▶ Task to complete
Look below for the line containing "Can you find left iliac vein?"; from there, print each line exactly up to and including the line containing "Segment **left lung", and stop.
-- Study material follows --
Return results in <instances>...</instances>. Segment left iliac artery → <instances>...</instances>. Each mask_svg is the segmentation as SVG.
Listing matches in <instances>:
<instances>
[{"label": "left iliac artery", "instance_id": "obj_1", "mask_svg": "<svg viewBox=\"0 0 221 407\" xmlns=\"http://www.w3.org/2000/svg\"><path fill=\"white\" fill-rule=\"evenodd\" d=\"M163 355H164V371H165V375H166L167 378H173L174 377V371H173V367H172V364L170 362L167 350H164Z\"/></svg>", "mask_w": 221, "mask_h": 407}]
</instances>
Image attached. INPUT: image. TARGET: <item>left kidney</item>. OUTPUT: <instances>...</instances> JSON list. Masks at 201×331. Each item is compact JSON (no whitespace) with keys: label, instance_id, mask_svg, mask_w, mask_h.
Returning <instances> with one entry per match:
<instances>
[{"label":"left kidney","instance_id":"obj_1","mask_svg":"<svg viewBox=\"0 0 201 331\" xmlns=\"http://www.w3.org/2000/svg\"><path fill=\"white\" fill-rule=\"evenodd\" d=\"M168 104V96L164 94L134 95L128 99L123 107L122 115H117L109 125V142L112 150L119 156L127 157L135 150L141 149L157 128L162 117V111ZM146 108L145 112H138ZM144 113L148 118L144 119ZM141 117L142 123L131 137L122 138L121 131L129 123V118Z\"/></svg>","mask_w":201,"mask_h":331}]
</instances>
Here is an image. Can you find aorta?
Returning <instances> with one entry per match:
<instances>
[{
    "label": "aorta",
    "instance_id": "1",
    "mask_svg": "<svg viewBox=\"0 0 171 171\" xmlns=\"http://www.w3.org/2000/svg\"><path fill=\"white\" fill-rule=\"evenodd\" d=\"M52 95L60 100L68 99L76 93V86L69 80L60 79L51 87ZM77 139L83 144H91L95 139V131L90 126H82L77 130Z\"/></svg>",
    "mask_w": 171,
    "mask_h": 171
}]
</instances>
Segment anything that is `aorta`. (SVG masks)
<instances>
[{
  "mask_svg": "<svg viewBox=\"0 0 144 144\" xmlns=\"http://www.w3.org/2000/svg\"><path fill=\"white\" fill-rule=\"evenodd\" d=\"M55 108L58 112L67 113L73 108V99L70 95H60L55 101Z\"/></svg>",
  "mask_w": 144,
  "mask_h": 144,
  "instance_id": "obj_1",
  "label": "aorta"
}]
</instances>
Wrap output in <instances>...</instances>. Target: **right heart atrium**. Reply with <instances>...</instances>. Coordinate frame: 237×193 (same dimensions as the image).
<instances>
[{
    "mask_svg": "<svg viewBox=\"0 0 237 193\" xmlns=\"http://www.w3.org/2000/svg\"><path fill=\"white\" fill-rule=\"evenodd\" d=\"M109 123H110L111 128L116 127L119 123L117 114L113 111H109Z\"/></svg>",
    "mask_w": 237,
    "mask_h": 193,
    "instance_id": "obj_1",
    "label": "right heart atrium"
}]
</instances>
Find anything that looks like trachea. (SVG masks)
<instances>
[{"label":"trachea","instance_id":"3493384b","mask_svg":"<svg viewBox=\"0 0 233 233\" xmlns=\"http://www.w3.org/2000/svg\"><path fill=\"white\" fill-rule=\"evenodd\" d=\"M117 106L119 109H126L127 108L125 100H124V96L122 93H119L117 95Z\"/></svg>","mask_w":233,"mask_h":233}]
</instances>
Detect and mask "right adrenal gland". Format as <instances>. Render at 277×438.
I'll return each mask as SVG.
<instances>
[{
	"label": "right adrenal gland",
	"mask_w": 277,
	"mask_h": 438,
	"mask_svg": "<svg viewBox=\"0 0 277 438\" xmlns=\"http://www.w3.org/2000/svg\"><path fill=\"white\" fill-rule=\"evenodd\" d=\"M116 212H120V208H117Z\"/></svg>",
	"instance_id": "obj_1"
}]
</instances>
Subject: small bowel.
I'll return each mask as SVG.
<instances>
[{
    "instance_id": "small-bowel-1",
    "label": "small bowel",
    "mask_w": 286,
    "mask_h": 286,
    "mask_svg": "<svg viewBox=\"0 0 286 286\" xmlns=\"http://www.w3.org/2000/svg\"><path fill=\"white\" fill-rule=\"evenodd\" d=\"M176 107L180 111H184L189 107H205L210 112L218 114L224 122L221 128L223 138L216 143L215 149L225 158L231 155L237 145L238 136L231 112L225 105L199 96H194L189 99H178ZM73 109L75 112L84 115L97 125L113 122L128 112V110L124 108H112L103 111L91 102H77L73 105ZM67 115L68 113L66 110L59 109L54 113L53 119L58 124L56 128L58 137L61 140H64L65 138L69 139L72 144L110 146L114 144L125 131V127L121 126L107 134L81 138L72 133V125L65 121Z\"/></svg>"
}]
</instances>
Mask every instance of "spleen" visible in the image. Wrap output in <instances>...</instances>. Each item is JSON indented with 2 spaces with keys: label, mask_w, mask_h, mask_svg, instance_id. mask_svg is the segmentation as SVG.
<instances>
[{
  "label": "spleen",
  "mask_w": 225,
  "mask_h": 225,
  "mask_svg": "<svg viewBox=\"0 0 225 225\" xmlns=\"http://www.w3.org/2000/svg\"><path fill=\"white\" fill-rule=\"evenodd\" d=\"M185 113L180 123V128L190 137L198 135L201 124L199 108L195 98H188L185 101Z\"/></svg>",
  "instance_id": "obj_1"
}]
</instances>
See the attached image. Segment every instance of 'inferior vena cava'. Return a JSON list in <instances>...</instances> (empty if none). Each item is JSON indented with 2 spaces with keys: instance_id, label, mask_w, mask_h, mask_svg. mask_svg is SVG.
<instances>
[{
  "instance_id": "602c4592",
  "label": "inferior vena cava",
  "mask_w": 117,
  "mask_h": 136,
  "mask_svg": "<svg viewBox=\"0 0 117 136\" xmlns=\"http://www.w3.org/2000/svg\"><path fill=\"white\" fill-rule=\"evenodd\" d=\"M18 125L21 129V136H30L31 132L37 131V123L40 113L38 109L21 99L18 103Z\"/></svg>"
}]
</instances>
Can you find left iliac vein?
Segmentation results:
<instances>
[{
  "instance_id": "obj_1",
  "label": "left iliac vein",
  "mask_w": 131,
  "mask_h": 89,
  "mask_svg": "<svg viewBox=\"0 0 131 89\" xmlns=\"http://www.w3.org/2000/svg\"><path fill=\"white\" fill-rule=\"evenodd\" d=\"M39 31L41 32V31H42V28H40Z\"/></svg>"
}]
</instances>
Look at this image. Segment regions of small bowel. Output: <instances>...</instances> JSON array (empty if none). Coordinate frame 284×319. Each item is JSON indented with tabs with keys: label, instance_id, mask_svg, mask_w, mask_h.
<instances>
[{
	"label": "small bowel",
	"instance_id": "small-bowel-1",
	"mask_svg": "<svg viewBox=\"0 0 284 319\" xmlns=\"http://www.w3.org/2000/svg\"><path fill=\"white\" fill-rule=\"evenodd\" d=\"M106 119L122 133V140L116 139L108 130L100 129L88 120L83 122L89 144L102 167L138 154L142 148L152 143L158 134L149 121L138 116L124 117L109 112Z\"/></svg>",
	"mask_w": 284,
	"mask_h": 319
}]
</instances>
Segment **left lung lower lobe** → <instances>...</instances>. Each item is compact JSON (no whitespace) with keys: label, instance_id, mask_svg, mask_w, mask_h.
-- Study material concluded --
-- Study material follows --
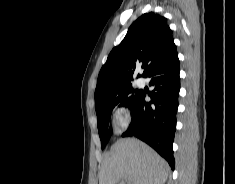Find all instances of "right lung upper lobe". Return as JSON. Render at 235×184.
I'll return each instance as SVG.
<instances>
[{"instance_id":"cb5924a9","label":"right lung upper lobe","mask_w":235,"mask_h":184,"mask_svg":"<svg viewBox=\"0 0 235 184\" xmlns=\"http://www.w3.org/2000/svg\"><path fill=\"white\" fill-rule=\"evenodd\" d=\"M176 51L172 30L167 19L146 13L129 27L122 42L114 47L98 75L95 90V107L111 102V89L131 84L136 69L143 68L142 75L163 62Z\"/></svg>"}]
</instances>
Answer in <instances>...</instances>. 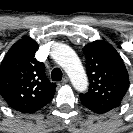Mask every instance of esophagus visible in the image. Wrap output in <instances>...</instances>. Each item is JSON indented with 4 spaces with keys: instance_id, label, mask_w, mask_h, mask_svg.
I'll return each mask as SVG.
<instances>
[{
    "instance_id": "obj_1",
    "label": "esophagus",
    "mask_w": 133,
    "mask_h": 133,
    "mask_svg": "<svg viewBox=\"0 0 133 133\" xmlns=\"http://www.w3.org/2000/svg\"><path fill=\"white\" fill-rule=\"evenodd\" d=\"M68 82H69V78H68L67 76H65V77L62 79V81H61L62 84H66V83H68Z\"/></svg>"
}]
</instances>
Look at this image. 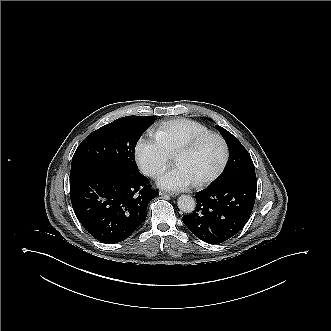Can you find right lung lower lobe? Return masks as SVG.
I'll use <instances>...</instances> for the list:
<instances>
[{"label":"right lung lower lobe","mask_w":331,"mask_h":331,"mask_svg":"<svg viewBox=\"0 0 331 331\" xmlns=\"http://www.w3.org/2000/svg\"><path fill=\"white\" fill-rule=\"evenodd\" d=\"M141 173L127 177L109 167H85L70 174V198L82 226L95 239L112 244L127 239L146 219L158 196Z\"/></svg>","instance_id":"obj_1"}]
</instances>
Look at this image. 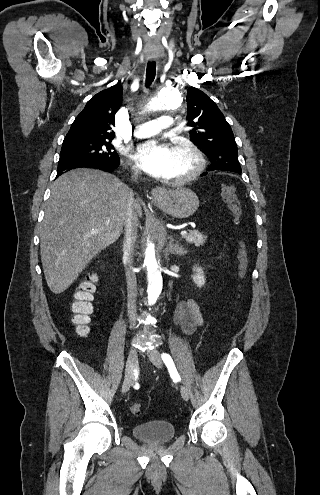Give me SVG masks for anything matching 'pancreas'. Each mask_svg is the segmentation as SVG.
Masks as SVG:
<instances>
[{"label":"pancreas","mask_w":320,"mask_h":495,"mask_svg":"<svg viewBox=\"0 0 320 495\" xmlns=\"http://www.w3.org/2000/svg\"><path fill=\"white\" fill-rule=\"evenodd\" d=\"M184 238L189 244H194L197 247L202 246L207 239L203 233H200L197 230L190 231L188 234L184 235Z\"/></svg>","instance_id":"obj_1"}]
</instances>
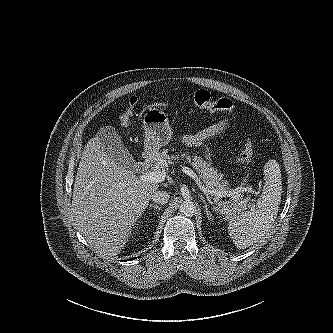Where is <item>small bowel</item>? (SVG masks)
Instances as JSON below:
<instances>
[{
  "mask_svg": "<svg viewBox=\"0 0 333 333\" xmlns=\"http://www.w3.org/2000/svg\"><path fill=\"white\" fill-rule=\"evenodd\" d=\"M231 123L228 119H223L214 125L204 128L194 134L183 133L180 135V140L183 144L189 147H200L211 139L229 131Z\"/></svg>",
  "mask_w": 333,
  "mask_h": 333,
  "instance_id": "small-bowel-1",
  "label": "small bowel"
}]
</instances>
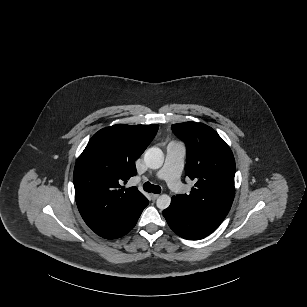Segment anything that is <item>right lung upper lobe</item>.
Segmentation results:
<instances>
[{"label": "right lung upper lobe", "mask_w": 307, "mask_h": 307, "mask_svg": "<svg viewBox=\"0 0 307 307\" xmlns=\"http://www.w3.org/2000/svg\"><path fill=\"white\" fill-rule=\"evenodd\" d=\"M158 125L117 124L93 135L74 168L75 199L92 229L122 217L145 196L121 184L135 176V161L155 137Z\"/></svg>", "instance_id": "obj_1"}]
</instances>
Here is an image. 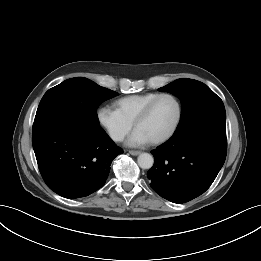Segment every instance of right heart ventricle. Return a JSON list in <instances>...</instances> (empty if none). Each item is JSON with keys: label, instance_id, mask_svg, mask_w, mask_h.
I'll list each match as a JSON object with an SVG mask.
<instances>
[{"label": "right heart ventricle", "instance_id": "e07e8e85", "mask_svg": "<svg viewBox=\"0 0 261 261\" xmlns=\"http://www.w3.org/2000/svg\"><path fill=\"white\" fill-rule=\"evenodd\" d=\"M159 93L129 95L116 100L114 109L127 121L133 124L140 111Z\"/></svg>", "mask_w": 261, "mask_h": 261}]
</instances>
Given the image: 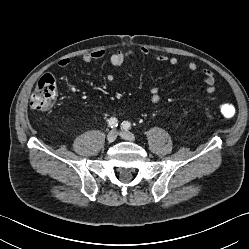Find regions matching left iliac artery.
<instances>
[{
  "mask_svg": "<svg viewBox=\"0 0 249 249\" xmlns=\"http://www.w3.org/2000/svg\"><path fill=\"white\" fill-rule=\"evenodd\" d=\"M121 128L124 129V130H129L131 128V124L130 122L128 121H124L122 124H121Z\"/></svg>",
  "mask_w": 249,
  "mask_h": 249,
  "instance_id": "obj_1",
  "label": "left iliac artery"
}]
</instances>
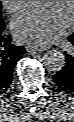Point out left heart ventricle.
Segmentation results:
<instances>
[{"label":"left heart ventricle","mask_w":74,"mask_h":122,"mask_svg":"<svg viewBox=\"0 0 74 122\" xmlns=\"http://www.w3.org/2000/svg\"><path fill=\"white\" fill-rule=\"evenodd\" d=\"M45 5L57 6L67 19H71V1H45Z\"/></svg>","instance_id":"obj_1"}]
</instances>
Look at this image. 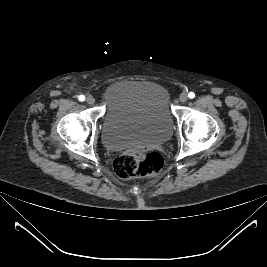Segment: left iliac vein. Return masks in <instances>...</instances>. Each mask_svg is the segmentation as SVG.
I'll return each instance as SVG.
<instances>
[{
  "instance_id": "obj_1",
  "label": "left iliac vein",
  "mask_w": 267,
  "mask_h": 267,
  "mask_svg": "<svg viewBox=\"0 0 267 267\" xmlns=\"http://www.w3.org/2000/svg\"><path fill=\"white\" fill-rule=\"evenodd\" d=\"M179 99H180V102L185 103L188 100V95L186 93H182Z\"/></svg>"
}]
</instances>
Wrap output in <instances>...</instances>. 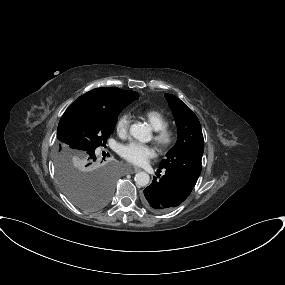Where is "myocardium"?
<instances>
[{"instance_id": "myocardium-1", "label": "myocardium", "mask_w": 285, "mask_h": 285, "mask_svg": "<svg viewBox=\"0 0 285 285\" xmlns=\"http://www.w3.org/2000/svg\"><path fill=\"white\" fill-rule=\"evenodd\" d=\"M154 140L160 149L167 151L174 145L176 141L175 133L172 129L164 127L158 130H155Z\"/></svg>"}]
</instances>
-- Study material concluded --
▶ Response to this task
Can you find left iliac vein?
Segmentation results:
<instances>
[{
  "instance_id": "obj_1",
  "label": "left iliac vein",
  "mask_w": 131,
  "mask_h": 89,
  "mask_svg": "<svg viewBox=\"0 0 131 89\" xmlns=\"http://www.w3.org/2000/svg\"><path fill=\"white\" fill-rule=\"evenodd\" d=\"M39 31L41 32V31H42V28H40Z\"/></svg>"
}]
</instances>
Look at this image. Segment regions of small bowel. Output: <instances>...</instances> JSON array (empty if none). Coordinate frame 284×319. Each item is JSON indented with tabs with keys: label, instance_id, mask_svg, mask_w, mask_h.
<instances>
[{
	"label": "small bowel",
	"instance_id": "small-bowel-1",
	"mask_svg": "<svg viewBox=\"0 0 284 319\" xmlns=\"http://www.w3.org/2000/svg\"><path fill=\"white\" fill-rule=\"evenodd\" d=\"M106 119L122 133V140L116 139L108 130L100 129L88 120L83 122L89 144L102 167L138 154L142 148L152 143L158 134L149 121L138 116L124 117L109 112Z\"/></svg>",
	"mask_w": 284,
	"mask_h": 319
}]
</instances>
Segment **left lung lower lobe** → <instances>...</instances>. Each item is compact JSON (no whitespace) with keys: label, instance_id, mask_svg, mask_w, mask_h.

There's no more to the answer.